_Activity_
Every entry below must be transcribed word for word, and the images must be left out.

------------------------------------------------------------

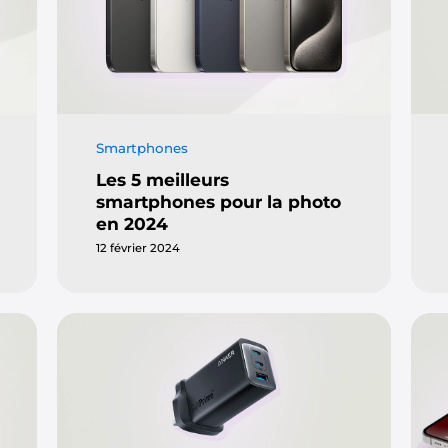
Smartphones
Les 5 meilleurs
smartphones pour la photo
en 2024
12 février 2024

------------------------------------------------------------

_Solution_
Smartphones
Les 5 meilleurs
smartphones pour la photo
en 2024
12 février 2024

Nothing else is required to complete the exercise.